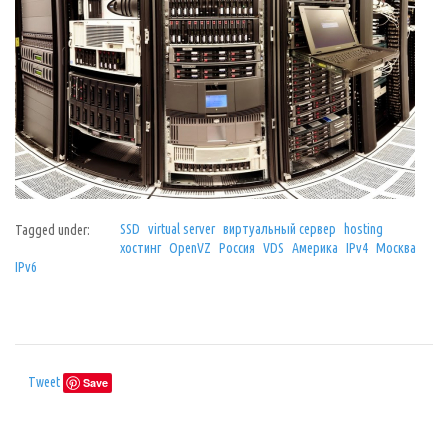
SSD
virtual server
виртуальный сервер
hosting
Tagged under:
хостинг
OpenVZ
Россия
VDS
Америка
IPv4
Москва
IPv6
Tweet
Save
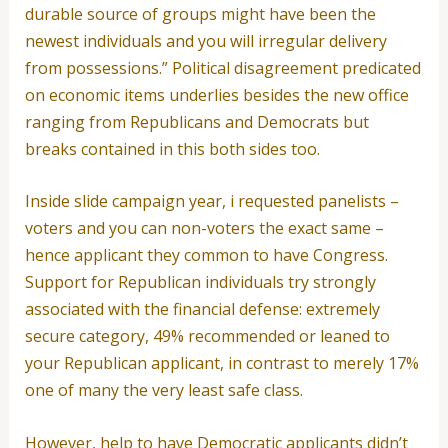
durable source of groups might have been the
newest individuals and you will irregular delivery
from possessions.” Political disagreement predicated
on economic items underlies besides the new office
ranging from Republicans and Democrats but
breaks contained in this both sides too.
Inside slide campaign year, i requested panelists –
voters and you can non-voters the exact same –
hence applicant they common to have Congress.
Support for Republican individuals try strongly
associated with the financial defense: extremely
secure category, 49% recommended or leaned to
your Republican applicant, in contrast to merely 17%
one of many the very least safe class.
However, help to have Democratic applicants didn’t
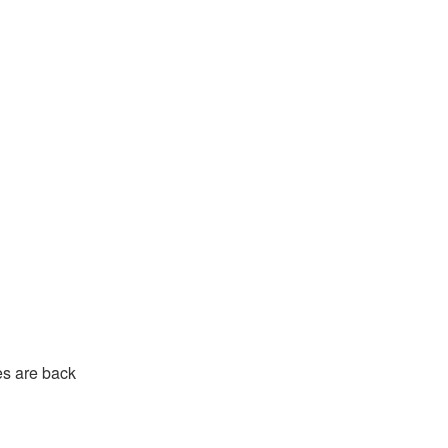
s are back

========

- [Instructions to follow]
Looking at the listing above, which lines hold "have"? Copy every such line.

- [Result]
durable source of groups might have been the
hence applicant they common to have Congress.
However, help to have Democratic applicants didn’t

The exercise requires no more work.